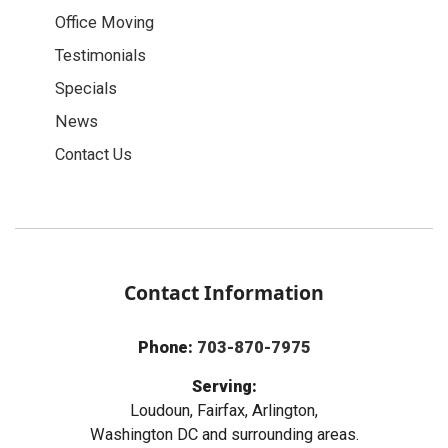
Office Moving
Testimonials
Specials
News
Contact Us
Contact Information
Phone:
703-870-7975
Serving:
Loudoun, Fairfax, Arlington,
Washington DC and surrounding areas.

= = = =

▸ **EXERCISE REQUIREMENTS**: Repeat exactly the lines from the one containing "703-870-7975" to the end of the records.

▸ **WRITTEN REPLY**:
703-870-7975
Serving:
Loudoun, Fairfax, Arlington,
Washington DC and surrounding areas.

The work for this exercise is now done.